This should be easy, I come from openCL and I didn’t have any problems but I am not understanding the texture CUDA system.

Here is a sample of my output :

This is my original lena RGB :
lena_color_256.tif (192.4 KB)

Please help, bump.

Please help, bump.

The fundamental issue here seems to be confusion about the texture type. It’s evident from your code that you intend to read individual bytes (i.e. individual uchar color channels) from the texture. In that case, you want the texture type to be uchar not uchar4. When I make the following changes, your code appears to work correctly for me:

I’ll make a few other suggestions:

  1. You’re not making it easier for me to help you when you strip off the include headers.

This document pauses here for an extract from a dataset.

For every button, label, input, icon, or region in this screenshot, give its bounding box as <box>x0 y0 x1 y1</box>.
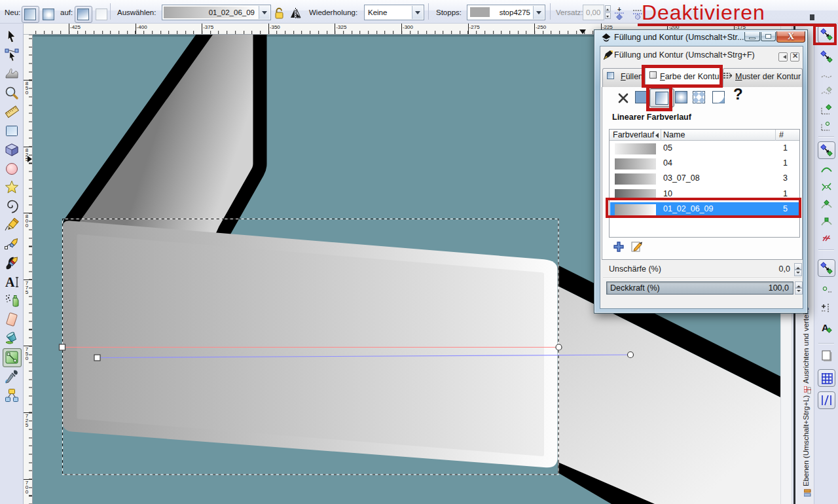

It’s about 5 additional lines of code over the 160 or so that you have posted, so I don’t think it would somehow make the posting “too large”. For me, it is not helpful when people do that.

  2. I suggest learning to use the code formatting tools on this site. The proper approach is not to surround your code with blockquote (or whatever you did, or whatever button you pushed). A proper approach is to select your code in the edit window, then press the </> button at the top of the edit window. (I’ve already fixed this by editing your post.)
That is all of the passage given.